Founding President is selfless
10 May 2019 | Politics
Nujoma turns 90 on Sunday.
Mubita said Nujoma's heroic deeds as a leader stem from the liberation struggle and his legacy cannot be overemphasised, and should serve as a baseline for quality leadership.
He said the qualities people should emulate are Nujoma's wisdom, intelligence, humility and selflessness.
Mubita said Nujoma was not educated as many are today, but because he was driven by his passion to see a liberated Namibia, he was able to convince the international community with his qualities.
“Nujoma was a humble servant who proved that wisdom, intelligence and humility is more important than education,” Mubita said.
He said Nujoma views Namibians as one and never showed signs of tribalism or discrimination.
Mubita said this is one of the bases on which Nujoma continues to be regarded as the father of the nation and a unifier.
“Nujoma did not look at Namibians through tribal lenses, but looked at Namibia as a national entity, and all of us were treated the same. He did not care who went to school or wherever; he had to make sure everyone was catered for,” Mubita said.
Narrating how he first met Nujoma back in 1975, when he visited the north-eastern battlefront, Mubita said he will not forget the words of wisdom he got that day.
“My first encounter with him was basically in 1975 after my military training and at the time he came to meet us at the battlefield. He said to us that in the war we are waging, we should be own brothers, our own fathers and own mothers,” Mubita said.
“Nujoma said we needed to treat each other as brothers beyond brothers, and that if we could build a family out there, it will be easy to build a nation back home. He told us to forget about your tribal background, as we are fighting to have a country for all. Those words ring in my mind up until today.”
Mubita pointed out that issues such as infighting amongst political parties, traditional leaders and in local and regional governance, which is currently happening, would not exist if leaders emulate the leadership qualities of Nujoma.
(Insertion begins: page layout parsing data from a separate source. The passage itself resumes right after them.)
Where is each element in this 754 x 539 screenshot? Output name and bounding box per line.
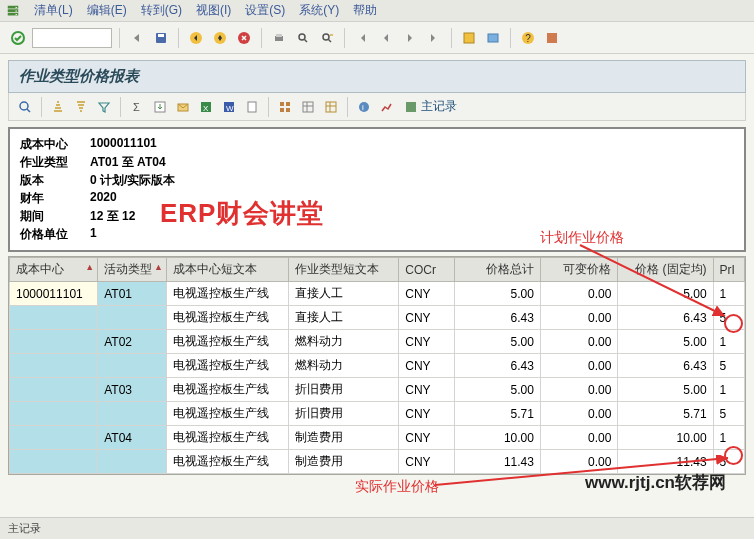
first-page-icon[interactable] (352, 28, 372, 48)
nav-exit-icon[interactable] (210, 28, 230, 48)
table-row[interactable]: 电视遥控板生产线制造费用CNY11.430.0011.435 (10, 450, 745, 474)
filter-icon[interactable] (94, 97, 114, 117)
activity-value: AT01 至 AT04 (90, 154, 166, 171)
cell-at-text: 制造费用 (288, 426, 399, 450)
cell-cost-center (10, 426, 98, 450)
svg-text:i: i (362, 103, 364, 112)
find-next-icon[interactable] (317, 28, 337, 48)
cell-fix: 6.43 (618, 354, 713, 378)
svg-rect-11 (488, 34, 498, 42)
master-record-icon (404, 100, 418, 114)
table-row[interactable]: AT02电视遥控板生产线燃料动力CNY5.000.005.001 (10, 330, 745, 354)
help-icon[interactable]: ? (518, 28, 538, 48)
sort-asc-icon[interactable] (48, 97, 68, 117)
export-icon[interactable] (150, 97, 170, 117)
cell-at-text: 制造费用 (288, 450, 399, 474)
excel-icon[interactable]: X (196, 97, 216, 117)
cell-activity-type: AT02 (98, 330, 167, 354)
cell-cc-text: 电视遥控板生产线 (166, 330, 288, 354)
print-icon[interactable] (269, 28, 289, 48)
save-icon[interactable] (151, 28, 171, 48)
cell-var: 0.00 (540, 402, 617, 426)
cell-cocr: CNY (399, 306, 454, 330)
svg-rect-23 (248, 102, 256, 112)
cell-total: 6.43 (454, 306, 540, 330)
cell-activity-type (98, 402, 167, 426)
cell-cost-center (10, 402, 98, 426)
cell-cocr: CNY (399, 354, 454, 378)
command-field[interactable] (32, 28, 112, 48)
cell-fix: 5.00 (618, 282, 713, 306)
cell-fix: 5.00 (618, 378, 713, 402)
last-page-icon[interactable] (424, 28, 444, 48)
layout-icon[interactable] (459, 28, 479, 48)
cell-total: 10.00 (454, 426, 540, 450)
menu-help[interactable]: 帮助 (353, 2, 377, 19)
col-pri[interactable]: PrI (713, 258, 744, 282)
version-label: 版本 (20, 172, 90, 189)
table-row[interactable]: 1000011101AT01电视遥控板生产线直接人工CNY5.000.005.0… (10, 282, 745, 306)
cell-cost-center (10, 450, 98, 474)
master-record-link[interactable]: 主记录 (400, 98, 461, 115)
menu-goto[interactable]: 转到(G) (141, 2, 182, 19)
svg-rect-28 (303, 102, 313, 112)
col-cost-center[interactable]: 成本中心▲ (10, 258, 98, 282)
nav-back-icon[interactable] (186, 28, 206, 48)
select-layout-icon[interactable] (298, 97, 318, 117)
localfile-icon[interactable] (242, 97, 262, 117)
cell-total: 5.00 (454, 282, 540, 306)
col-fix[interactable]: 价格 (固定均) (618, 258, 713, 282)
session-icon[interactable] (483, 28, 503, 48)
circle-highlight-1 (724, 314, 743, 333)
cell-cocr: CNY (399, 282, 454, 306)
cost-center-label: 成本中心 (20, 136, 90, 153)
customize-icon[interactable] (542, 28, 562, 48)
find-icon[interactable] (293, 28, 313, 48)
app-toolbar: Σ X W i 主记录 (8, 93, 746, 121)
col-at-text[interactable]: 作业类型短文本 (288, 258, 399, 282)
table-row[interactable]: 电视遥控板生产线燃料动力CNY6.430.006.435 (10, 354, 745, 378)
info-icon[interactable]: i (354, 97, 374, 117)
cell-activity-type: AT04 (98, 426, 167, 450)
cell-var: 0.00 (540, 450, 617, 474)
cell-activity-type: AT01 (98, 282, 167, 306)
menu-view[interactable]: 视图(I) (196, 2, 231, 19)
table-row[interactable]: AT04电视遥控板生产线制造费用CNY10.000.0010.001 (10, 426, 745, 450)
grid-icon[interactable] (275, 97, 295, 117)
nav-cancel-icon[interactable] (234, 28, 254, 48)
cell-var: 0.00 (540, 306, 617, 330)
svg-text:?: ? (525, 33, 531, 44)
graph-icon[interactable] (377, 97, 397, 117)
menu-edit[interactable]: 编辑(E) (87, 2, 127, 19)
menu-system[interactable]: 系统(Y) (299, 2, 339, 19)
watermark: www.rjtj.cn软荐网 (585, 471, 726, 494)
sort-desc-icon[interactable] (71, 97, 91, 117)
menu-list[interactable]: 清单(L) (34, 2, 73, 19)
table-row[interactable]: AT03电视遥控板生产线折旧费用CNY5.000.005.001 (10, 378, 745, 402)
mail-icon[interactable] (173, 97, 193, 117)
cell-pri: 1 (713, 378, 744, 402)
details-icon[interactable] (15, 97, 35, 117)
col-cocr[interactable]: COCr (399, 258, 454, 282)
table-row[interactable]: 电视遥控板生产线直接人工CNY6.430.006.435 (10, 306, 745, 330)
sum-icon[interactable]: Σ (127, 97, 147, 117)
col-var[interactable]: 可变价格 (540, 258, 617, 282)
cell-activity-type (98, 450, 167, 474)
cell-total: 5.71 (454, 402, 540, 426)
cell-pri: 5 (713, 354, 744, 378)
change-layout-icon[interactable] (321, 97, 341, 117)
menu-settings[interactable]: 设置(S) (245, 2, 285, 19)
col-activity-type[interactable]: 活动类型▲ (98, 258, 167, 282)
col-total[interactable]: 价格总计 (454, 258, 540, 282)
cell-var: 0.00 (540, 282, 617, 306)
back-icon[interactable] (127, 28, 147, 48)
prev-page-icon[interactable] (376, 28, 396, 48)
annotation-actual-price: 实际作业价格 (355, 478, 439, 496)
table-row[interactable]: 电视遥控板生产线折旧费用CNY5.710.005.715 (10, 402, 745, 426)
word-icon[interactable]: W (219, 97, 239, 117)
col-cc-text[interactable]: 成本中心短文本 (166, 258, 288, 282)
next-page-icon[interactable] (400, 28, 420, 48)
ok-icon[interactable] (8, 28, 28, 48)
cell-cc-text: 电视遥控板生产线 (166, 402, 288, 426)
version-value: 0 计划/实际版本 (90, 172, 175, 189)
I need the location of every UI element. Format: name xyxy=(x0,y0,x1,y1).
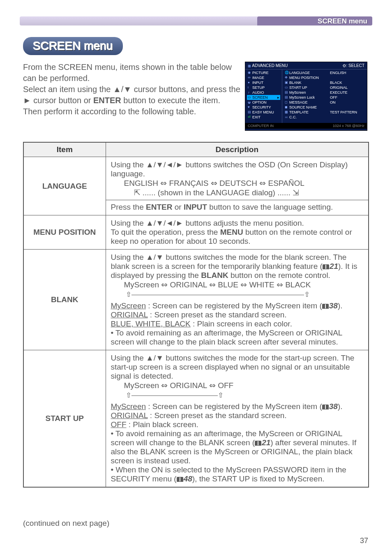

“Right now in an independent Namibia, you see local and regional councils failing to simply unify a single unit of the same tribe. There is so much infighting, and when there is so much infighting, you need to ask if there is any father figure to address this fight,” Mubita said.
He said although Nujoma was at different places most of the time during the liberation struggle, he would address issues in order to maintain order, so that Swapo could remain intact and focus on winning the war.
“Nujoma has always been a father figure; he was able to at least attend to all simmering challenges in the struggle. He did that through humility,” Mubita said.
He also pointed out that Nujoma's journey as a leader was not easy, saying he had the responsibility of carrying the weight of many Namibian lives and setbacks were attributed to him.
He said Nujoma faced power-hungry comrades then who wanted to take over Swapo and destabilise. However, he remained resolute and humble, and eventually overcame those challenges.
“It's not that Nujoma did not have challenges. There were a lot challenges; challenges of people who wanted to obviously take over Swapo, and there were many of them. But he still remained resolute and humble,” Mubita said.
“He was a victim of all the difficulties and setbacks. It was not an easy thing to lead the children of many people; it's not an easy thing. He had to become a father figure for many, because if anything goes wrong, people blame you.”
Mubita also called on current Namibian leaders, especially the elderly, to groom youth based on their qualities and not on tribalism or factionalism.
He encouraged the youth to also engage with elderly leaders in a respectful manner, while having the interest of the Namibian people at heart, and not wanting to be praised by those in power.